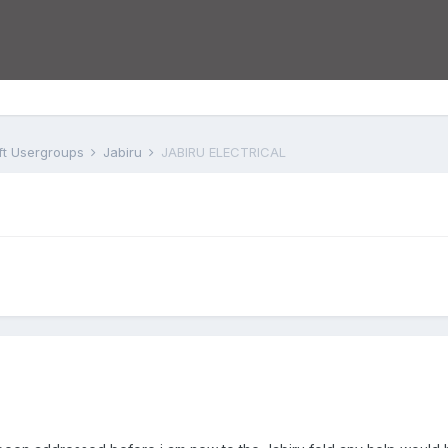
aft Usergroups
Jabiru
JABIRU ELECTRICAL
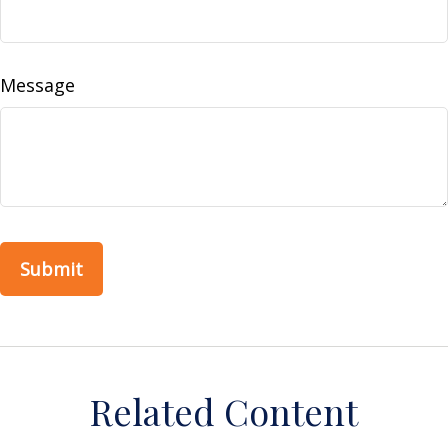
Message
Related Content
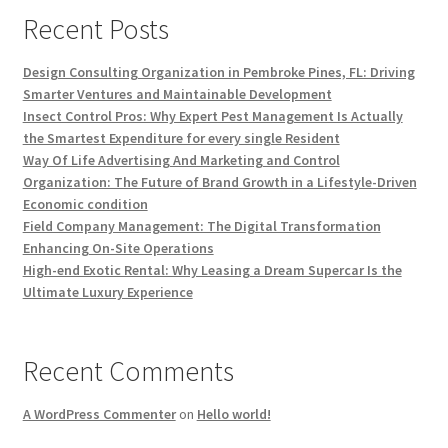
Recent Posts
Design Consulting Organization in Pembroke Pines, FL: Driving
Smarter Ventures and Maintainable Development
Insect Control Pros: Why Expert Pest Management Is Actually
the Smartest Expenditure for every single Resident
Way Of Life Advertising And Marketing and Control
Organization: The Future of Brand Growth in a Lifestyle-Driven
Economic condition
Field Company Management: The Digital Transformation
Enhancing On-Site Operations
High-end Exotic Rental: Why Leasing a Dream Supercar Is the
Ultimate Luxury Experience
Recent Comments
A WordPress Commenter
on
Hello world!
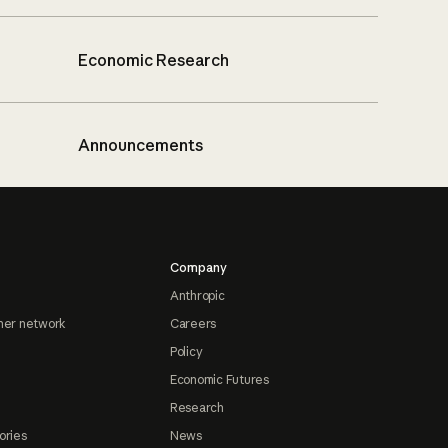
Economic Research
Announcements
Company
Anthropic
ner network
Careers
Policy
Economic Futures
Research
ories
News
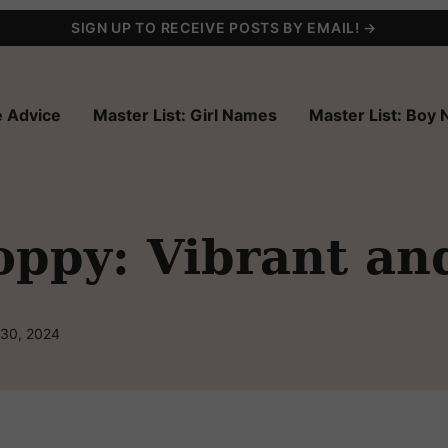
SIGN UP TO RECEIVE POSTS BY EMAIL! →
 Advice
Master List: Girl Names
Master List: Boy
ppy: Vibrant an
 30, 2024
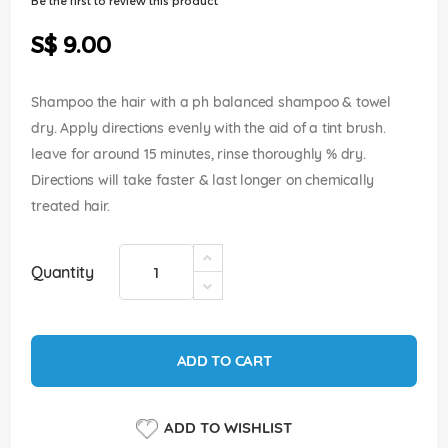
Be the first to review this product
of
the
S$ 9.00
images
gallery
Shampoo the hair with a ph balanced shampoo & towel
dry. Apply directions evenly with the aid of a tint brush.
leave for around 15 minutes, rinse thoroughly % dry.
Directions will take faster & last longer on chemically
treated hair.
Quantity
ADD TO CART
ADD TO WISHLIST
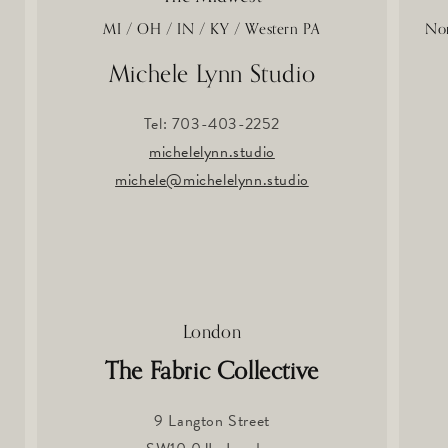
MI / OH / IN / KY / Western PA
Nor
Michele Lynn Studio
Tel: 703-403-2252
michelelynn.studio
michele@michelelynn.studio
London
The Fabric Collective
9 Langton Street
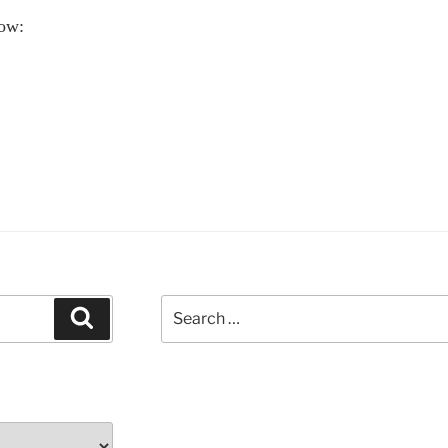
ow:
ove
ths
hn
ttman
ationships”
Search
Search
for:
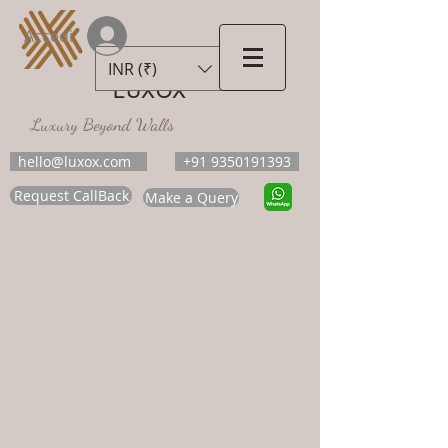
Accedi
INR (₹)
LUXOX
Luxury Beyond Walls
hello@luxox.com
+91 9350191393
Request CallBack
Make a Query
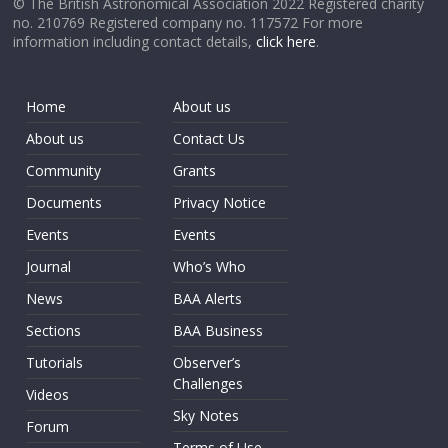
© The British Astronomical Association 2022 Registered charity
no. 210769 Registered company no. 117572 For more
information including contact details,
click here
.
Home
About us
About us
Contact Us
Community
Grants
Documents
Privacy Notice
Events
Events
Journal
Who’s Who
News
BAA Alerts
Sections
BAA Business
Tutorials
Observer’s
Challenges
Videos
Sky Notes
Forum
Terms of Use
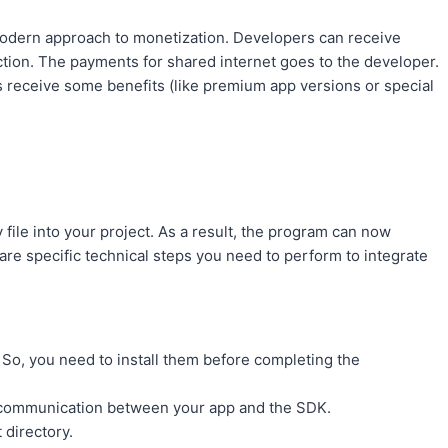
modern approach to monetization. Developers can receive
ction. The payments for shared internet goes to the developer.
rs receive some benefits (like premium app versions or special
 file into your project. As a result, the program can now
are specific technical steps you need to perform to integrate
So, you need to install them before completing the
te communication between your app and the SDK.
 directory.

■ ■ ■

◆ **ABOUT THIS TASK**
From the data above, return only the lines starting at the line that holds "Recent Comments" and ending at the line that holds "So, you need", word for word and without pictures.

◆ **THE ANSWER**
Recent Comments
A WordPress Commenter
on
Hello world!
Economic Research
Announcements
Company
Anthropic
ner network
Careers
Policy
Economic Futures
Research
ories
News
SIGN UP TO RECEIVE POSTS BY EMAIL! →
 Advice
Master List: Girl Names
Master List: Boy
ppy: Vibrant an
 30, 2024
Be the first to review this product
of
the
S$ 9.00
images
gallery
Shampoo the hair with a ph balanced shampoo & towel
dry. Apply directions evenly with the aid of a tint brush.
leave for around 15 minutes, rinse thoroughly % dry.
Directions will take faster & last longer on chemically
treated hair.
Quantity
ADD TO CART
ADD TO WISHLIST
MI / OH / IN / KY / Western PA
Nor
Michele Lynn Studio
Tel: 703-403-2252
michelelynn.studio
michele@michelelynn.studio
London
The Fabric Collective
9 Langton Street
ow:
ove
ths
hn
ttman
ationships”
Search
Search
for:
Accedi
INR (₹)
LUXOX
Luxury Beyond Walls
hello@luxox.com
+91 9350191393
Request CallBack
Make a Query
© The British Astronomical Association 2022 Registered charity
no. 210769 Registered company no. 117572 For more
information including contact details,
click here
.
Home
About us
About us
Contact Us
Community
Grants
Documents
Privacy Notice
Events
Events
Journal
Who’s Who
News
BAA Alerts
Sections
BAA Business
Tutorials
Observer’s
Challenges
Videos
Sky Notes
Forum
Terms of Use
modern approach to monetization. Developers can receive
ction. The payments for shared internet goes to the developer.
rs receive some benefits (like premium app versions or special
 file into your project. As a result, the program can now
are specific technical steps you need to perform to integrate
So, you need to install them before completing the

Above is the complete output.